Shortly before 9 a.m. (0100 GMT), Taiwan’s defence ministry said in a statement it had detected 32 Chinese military aircraft carrying out a “joint combat readiness drill” with Chinese warships in the Taiwan Strait area.
“During this period it even blatantly violated international practice by setting up a drills area in waters about 40 nautical miles (74 km) off the coast … without prior warning, claiming that it would carry out ‘shooting training,'” the ministry added.
Taiwan’s major southwestern population centres of Kaohsiung and Pingtung both host important naval and air bases. Kaohsiung is also Taiwan’s largest port and a busy hub for global shipping.
The exercises endanger the safety of international flights and shipping and are a “blatant provocation” to regional peace and stability, the defence ministry said.
It said it had dispatched its own forces to keep watch.
Late Wednesday, the ministry said that as of 3:40 p.m. (0740 GMT) Chinese forces had left the drill zone, but added Taiwan’s military would continue to monitor the situation.
It did not provide details, but provided brief video footage of a Taiwanese navy officer broadcasting a warning to a Chinese warship and of two Chinese warships on the horizon.
There was no confirmation from China that it was carrying out new drills around Taiwan and its defence ministry did not respond to a request for comment.
China’s other recent military activity in the region, such as that off Australia’s coast, is “proof that China is the only, and the greatest, threat to peace and stability in the Taiwan Strait and the Indo-Pacific,” Taiwan’s ministry said.
China has never renounced the use of force to bring Taiwan under its rule, and has denounced both President Lai Ching-te, who took office last year, as a “separatist,” and the United States for its support for Taiwan.
Lai’s office condemned the drills, but said the government had a “full grasp” of the situation and people could rest assured.
“Maintaining regional peace and stability is the common responsibility of both sides of the Taiwan Strait,” Lai’s spokesperson Karen Kuo said in a statement.
Earlier on Wednesday, China’s official Xinhua news agency said the ruling Communist Party’s fourth-ranked leader, Wang Huning, had called this week for greater effort in the cause of Chinese “reunification.”

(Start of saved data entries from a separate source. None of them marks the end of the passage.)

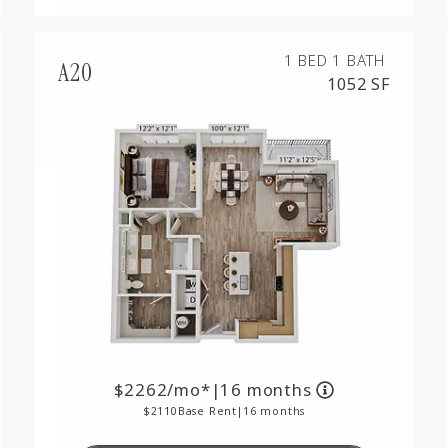
1 BED
1 BATH
A20
1052 SF
2262
/mo*
|
16 months
2110
Base Rent
|
16 months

China must “firmly grasp the right to dominate and take the initiative in cross-strait relations, and unswervingly push forward the cause of reunification of the motherland,” it quoted Wang as telling an annual meeting on work related to Taiwan.
Taiwan’s government rejects Beijing’s sovereignty claims, saying only the island’s people can decide their future.
SEVERED UNDERSEA CABLES
Taiwan and China also traded barbs this week over the severing of an undersea communications cable off the island’s southwest coast.
Taiwan’s coast guard on Tuesday detained a Chinese-linked cargo ship, flagged in Togo, suspected of involvement, though Beijing said Taiwan was “manipulating” possible Chinese involvement, saying the island was casting aspersions before the facts were clear.
Before its detention, the Chinese-crewed Hong Tai 58 was already on a monitoring list of 52 China-linked vessels that Taiwan security agencies suspect pose a threat to cables because of their past activities near Taiwan, two Taiwan officials familiar with the matter told Reuters.
This is the fifth case of sea cable malfunctions this year for Taiwan. It reported three such cases in 2024 and 2023.
Taiwan has pointed to similarities between what it has experienced and damage to undersea cables in the Baltic Sea after Russia’s invasion of Ukraine.